Each entry is to be restated word for word, with nothing omitted.

Dataset entries:
================================
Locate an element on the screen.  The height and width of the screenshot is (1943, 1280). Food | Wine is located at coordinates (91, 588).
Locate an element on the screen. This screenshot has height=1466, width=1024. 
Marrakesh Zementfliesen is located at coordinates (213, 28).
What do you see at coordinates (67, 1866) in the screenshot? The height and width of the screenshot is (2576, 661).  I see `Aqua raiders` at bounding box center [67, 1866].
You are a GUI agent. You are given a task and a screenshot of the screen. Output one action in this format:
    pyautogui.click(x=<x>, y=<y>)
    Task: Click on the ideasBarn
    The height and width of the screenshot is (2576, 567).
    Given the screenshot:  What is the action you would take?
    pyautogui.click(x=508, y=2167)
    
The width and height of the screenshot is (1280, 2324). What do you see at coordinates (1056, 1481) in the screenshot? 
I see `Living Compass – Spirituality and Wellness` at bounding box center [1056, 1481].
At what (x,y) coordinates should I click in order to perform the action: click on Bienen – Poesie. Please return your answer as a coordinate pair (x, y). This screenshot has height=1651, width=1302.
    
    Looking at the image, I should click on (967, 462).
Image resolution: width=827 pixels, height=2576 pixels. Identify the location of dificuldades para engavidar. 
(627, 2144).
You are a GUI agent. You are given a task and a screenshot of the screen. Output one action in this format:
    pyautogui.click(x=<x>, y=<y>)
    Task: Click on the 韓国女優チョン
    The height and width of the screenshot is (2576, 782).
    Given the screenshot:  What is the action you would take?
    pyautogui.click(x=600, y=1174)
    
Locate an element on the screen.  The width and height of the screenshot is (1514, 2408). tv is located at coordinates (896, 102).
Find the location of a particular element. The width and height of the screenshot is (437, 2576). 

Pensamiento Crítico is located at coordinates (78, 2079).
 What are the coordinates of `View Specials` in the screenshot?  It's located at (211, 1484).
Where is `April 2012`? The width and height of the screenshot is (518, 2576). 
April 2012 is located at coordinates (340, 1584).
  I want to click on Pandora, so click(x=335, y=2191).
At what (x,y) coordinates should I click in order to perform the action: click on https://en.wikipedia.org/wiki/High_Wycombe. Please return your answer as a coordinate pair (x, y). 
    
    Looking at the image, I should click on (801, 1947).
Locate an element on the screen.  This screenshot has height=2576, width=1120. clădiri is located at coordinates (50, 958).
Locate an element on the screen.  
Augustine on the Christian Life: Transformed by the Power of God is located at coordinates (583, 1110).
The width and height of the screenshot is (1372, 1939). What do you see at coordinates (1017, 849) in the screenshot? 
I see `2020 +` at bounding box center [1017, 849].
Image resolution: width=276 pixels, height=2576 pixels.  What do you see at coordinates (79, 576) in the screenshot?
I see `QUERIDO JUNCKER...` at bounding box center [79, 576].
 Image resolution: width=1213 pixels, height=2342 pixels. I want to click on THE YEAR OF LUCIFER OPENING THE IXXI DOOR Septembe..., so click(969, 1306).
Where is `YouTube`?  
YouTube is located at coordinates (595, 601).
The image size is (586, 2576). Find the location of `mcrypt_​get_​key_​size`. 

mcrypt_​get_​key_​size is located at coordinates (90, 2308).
================================
- ANSWER FOR THE TASK:
Locate an element on the screen.  The height and width of the screenshot is (1943, 1280). Food | Wine is located at coordinates (91, 588).
Locate an element on the screen. This screenshot has height=1466, width=1024. 
Marrakesh Zementfliesen is located at coordinates (213, 28).
What do you see at coordinates (67, 1866) in the screenshot? The height and width of the screenshot is (2576, 661).  I see `Aqua raiders` at bounding box center [67, 1866].
You are a GUI agent. You are given a task and a screenshot of the screen. Output one action in this format:
    pyautogui.click(x=<x>, y=<y>)
    Task: Click on the ideasBarn
    The height and width of the screenshot is (2576, 567).
    Given the screenshot:  What is the action you would take?
    pyautogui.click(x=508, y=2167)
    
The width and height of the screenshot is (1280, 2324). What do you see at coordinates (1056, 1481) in the screenshot? 
I see `Living Compass – Spirituality and Wellness` at bounding box center [1056, 1481].
At what (x,y) coordinates should I click in order to perform the action: click on Bienen – Poesie. Please return your answer as a coordinate pair (x, y). This screenshot has height=1651, width=1302.
    
    Looking at the image, I should click on (967, 462).
Image resolution: width=827 pixels, height=2576 pixels. Identify the location of dificuldades para engavidar. 
(627, 2144).
You are a GUI agent. You are given a task and a screenshot of the screen. Output one action in this format:
    pyautogui.click(x=<x>, y=<y>)
    Task: Click on the 韓国女優チョン
    The height and width of the screenshot is (2576, 782).
    Given the screenshot:  What is the action you would take?
    pyautogui.click(x=600, y=1174)
    
Locate an element on the screen.  The width and height of the screenshot is (1514, 2408). tv is located at coordinates (896, 102).
Find the location of a particular element. The width and height of the screenshot is (437, 2576). 

Pensamiento Crítico is located at coordinates (78, 2079).
 What are the coordinates of `View Specials` in the screenshot?  It's located at (211, 1484).
Where is `April 2012`? The width and height of the screenshot is (518, 2576). 
April 2012 is located at coordinates (340, 1584).
  I want to click on Pandora, so click(x=335, y=2191).
At what (x,y) coordinates should I click in order to perform the action: click on https://en.wikipedia.org/wiki/High_Wycombe. Please return your answer as a coordinate pair (x, y). 
    
    Looking at the image, I should click on (801, 1947).
Locate an element on the screen.  This screenshot has height=2576, width=1120. clădiri is located at coordinates (50, 958).
Locate an element on the screen.  
Augustine on the Christian Life: Transformed by the Power of God is located at coordinates (583, 1110).
The width and height of the screenshot is (1372, 1939). What do you see at coordinates (1017, 849) in the screenshot? 
I see `2020 +` at bounding box center [1017, 849].
Image resolution: width=276 pixels, height=2576 pixels.  What do you see at coordinates (79, 576) in the screenshot?
I see `QUERIDO JUNCKER...` at bounding box center [79, 576].
 Image resolution: width=1213 pixels, height=2342 pixels. I want to click on THE YEAR OF LUCIFER OPENING THE IXXI DOOR Septembe..., so click(969, 1306).
Where is `YouTube`?  
YouTube is located at coordinates (595, 601).
The image size is (586, 2576). Find the location of `mcrypt_​get_​key_​size`. 

mcrypt_​get_​key_​size is located at coordinates (90, 2308).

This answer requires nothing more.